Oh.  I wondered why my post count had shrunk so much.  Well, that's cool, then: I'll repost one or two of the things I've written that sucked slightly less.


----------



## JosephB (May 12, 2013)

Sucks less is fine. I'll be on the lookout.


----------



## Kevin (May 12, 2013)

Jb- I read your post as '_a couple of years ago they purged all the old staff...' 
_Hi, Non Serviam. Okay...


----------



## Non Serviam (May 12, 2013)

Kevin said:


> Jb- I read your post as '_a couple of years ago they purged all the old staff...' _



Well, I think we purged ourselves.  Olly Buckle was a staff member back then, and I think Tiamat was too; everyone else quit when Yusuf sold the site.


----------



## Sam (May 12, 2013)

Ah, nostalgia. 

The site was pruned a few years back, yes, and many posts were deleted during that time. Olly and Tiamat are still on staff now. Foxee was too, up until a few months back. The Debate forum was discontinued after some debate, ironically.


----------



## JosephB (May 12, 2013)

Non Serviam said:


> Well, I think we purged ourselves.  Olly Buckle was a staff member back then, and I think Tiamat was too; everyone else quit when Yusuf sold the site.

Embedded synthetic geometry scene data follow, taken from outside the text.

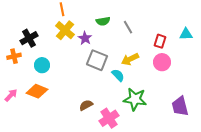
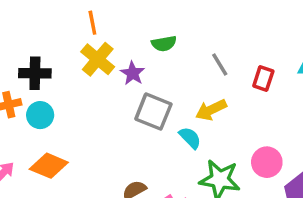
gray line: (128, 27) -> (220, 65), moved
black cross: (29, 38) -> (35, 73), turned 30
pink circle: (162, 62) -> (267, 162), moved
cyan circle: (42, 65) -> (40, 115), moved

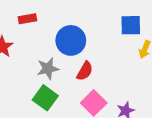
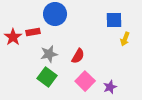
red rectangle: (27, 19) -> (33, 32), moved
blue circle: (71, 40) -> (55, 14), moved

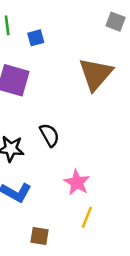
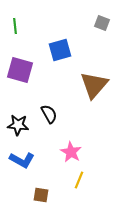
blue square: (36, 38) -> (60, 50), moved, size x1.6
brown triangle: (96, 74) -> (94, 85), moved

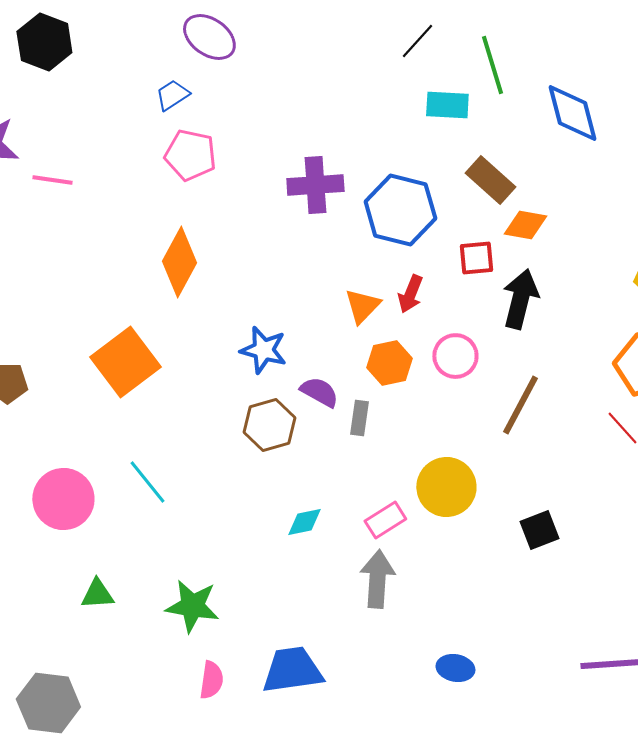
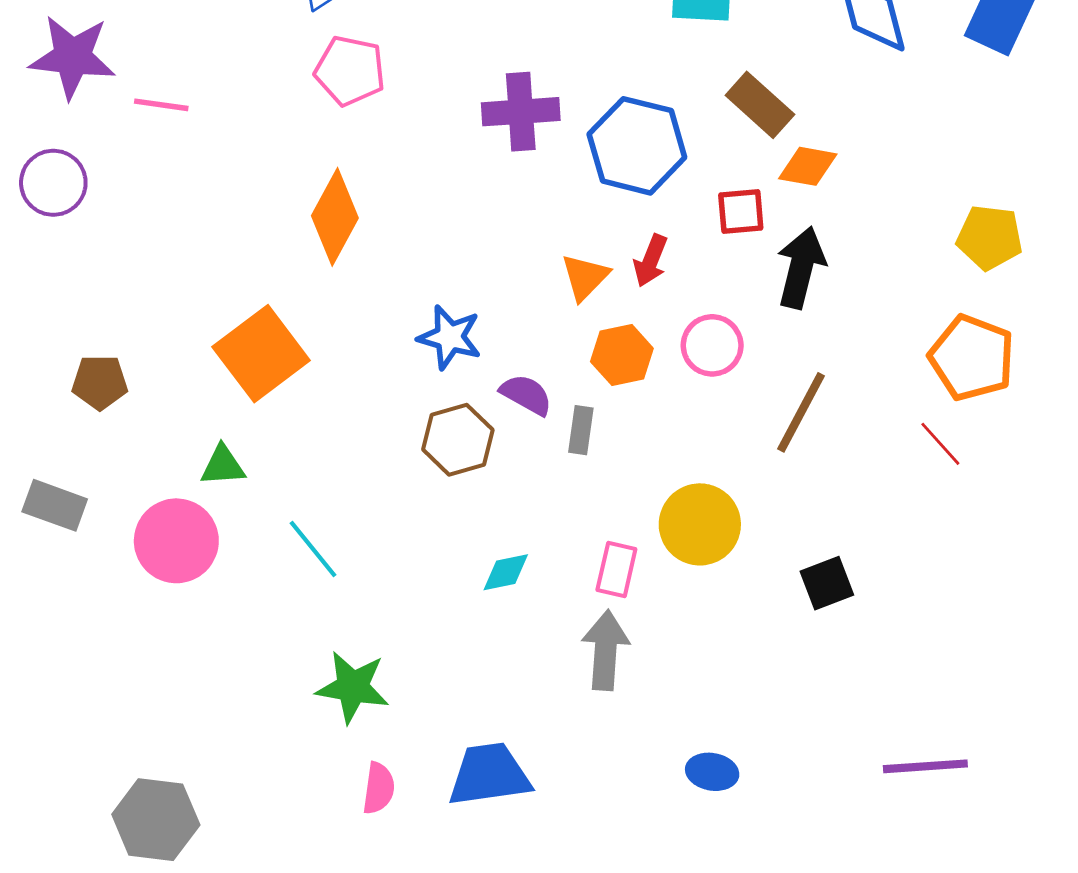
cyan line: (147, 482) -> (313, 549), moved
pink rectangle: (385, 520) -> (616, 570), turned -45
green triangle: (97, 594) -> (223, 466), moved

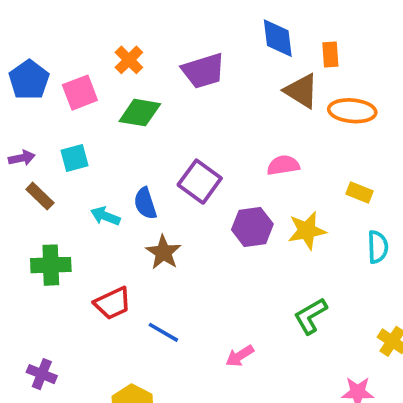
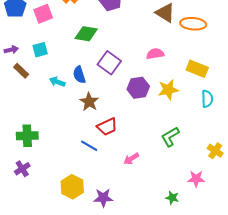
green diamond: (140, 113) -> (86, 34), moved
yellow rectangle: (360, 192) -> (197, 69), size x1.5
green cross: (51, 265) -> (27, 136), moved
red trapezoid: (113, 303) -> (107, 127), moved
purple cross: (42, 374) -> (22, 169), turned 35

I didn't quit right away -- I stayed on for a while to get the lay of the land. Didn't really mesh with the management, but it was no big deal -- at the time I was just starting a new job and didn't feel I could devote the time. Plus, you can't be at all rude when you're on staff -- and there's no fun in that.


----------



## Non Serviam (May 12, 2013)

Say, does that mean I can be rude to you now that we're both not staff?


----------



## JosephB (May 12, 2013)

I certainly don't care. But some other folks might have something to say about it.


----------



## Kevin (May 12, 2013)

Non Serviam said:


> Well, I think we purged ourselves.  Olly Buckle was a staff member back then, and I think Tiamat was too; everyone else quit when Yusuf sold the site.


 'Yusuf'? Now that's a name I've never heard before. Was that before or during the 'dark ages'? It's all rather cloudy. I've heard that the place had become overrun with internet barbarians, foul-mouthed ruffians running amoke insulting and casting dispersions willy-nilly at both gentleperson and thug alike. Then, at some point, King Arthur and his merry band of nobles arrived, smiting with yardsticks the virtual palms of barbarians and peasants, left and right, whipping things back into shape, ship shape as it were. We're all quite disciplined now...except for the occasional slip up.


----------



## Non Serviam (May 12, 2013)

JosephB said:


> I certainly don't care. But some other folks might have something to say about it.



You smell of ostriches and your parents were brothers.


----------



## JosephB (May 12, 2013)

Yes, but I think that's been covered previously.


----------



## stevetaylor67 (May 13, 2013)

Hi there NS. I have also just returned after a bit of an absence and was welcomed back with open arms. Feel free to join in with a group hug!


----------